Under a variable gold dollar scheme the shuttering of a large gold mine won't have any effect on the general price level. As the price of gold begins to skyrocket, consumer prices--the reciprocal of a gold-linked dollar--will start to plummet. The central bank offsets this shock by simply redefining the dollar to contain less gold grains than before. With each grain in the dollar more valuable but the dollar containing fewer grains of the yellow metal, the dollar's intrinsic value remains constant. This shelters the general price level from deflation.

This was Irving Fisher's 1911 compensated dollar plan  (see chapter 13 of the Purchasing Power of Money), the idea being to 'compensate' for changes in gold's purchasing power by modifying the gold content of the dollar.

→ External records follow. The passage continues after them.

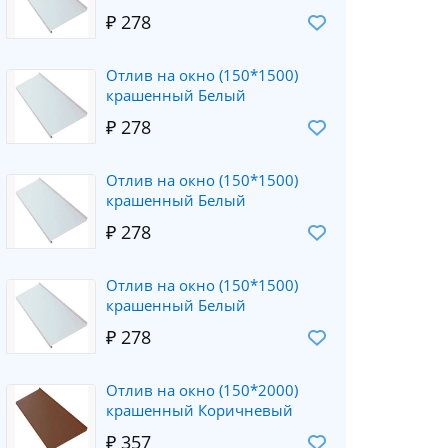
₽ 278
Отлив на окно (150*1500)
крашенный Белый
₽ 278
Отлив на окно (150*1500)
крашенный Белый
₽ 278
Отлив на окно (150*1500)
крашенный Белый
₽ 278
Отлив на окно (150*2000)
крашенный Коричневый
₽ 357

A 1% increase in consumer prices was to be counterbalanced by a ~1% increase in the number of gold grains the dollar, and vice versa. Fisher referred to this fluctuating definition as the 'virtual dollar':

From A Compensated Dollar, 1913

Fisher acknowledged that 'embarrassing' speculation was one of the faults of the system. Say the government's consumer price report is to be published tomorrow and everyone knows ahead of time that the number will show that prices are rising too slow. And therefore, the public expects that the central bank will have to increase its gold buying price tomorrow, or, put differently, devalue the virtual dollar so it is worth fewer ounces of gold. As such, everyone will rush to exchange dollars for gold at the gold window ahead of the announcement and sell back the gold tomorrow at the higher price. The central bank becomes a patsy.

Fisher's suggested fix  was to introduce transaction costs, namely by setting a wide difference between the price at which the central bank bought and sold gold. This would make it too expensive buy gold one day and sell it the next. This wasn't a perfect fix because if the price of gold had to be adjusted by a large margin the next day in order to keep prices even, say because a financial crisis had hit, then even with transaction costs it would still be profitable to game the system.

A more modern fix would be to adjust the gold content of the virtual dollar in real-time in order to remove the window of opportunity for profitable speculation. Given that consumer prices are not reported in real-time, how can the central bank arrive at the proper real-time gold price? David Glasner once suggested targeting the expectation. Rather than aiming at an inflation target, the central bank targets a real-time market-based indicator of inflation expectations, say the TIPS spread. So if inflation expectations rise above a target of 2% for a few moments, a central bank algorithm rapidly reduces its gold buying price until expectations fall back to target. Conversely, if expectations suddenly dip below target, over the next few seconds the algorithm will quickly ratchet down the content of gold in the dollar to whatever quantity is sufficient to restore the target (i.e. it increases the price of gold).

Gold purists will complain that this is a gold standard in name only. And they wouldn't be entirely wrong. Instead of defining the dollar in terms of gold, a compensated dollar scheme could just as well define it as a varying quantity of S&P 500 ETF units, euros, 10-year Treasury bonds, or any other asset. No matter what instrument is being used, the principles of the system would be the same.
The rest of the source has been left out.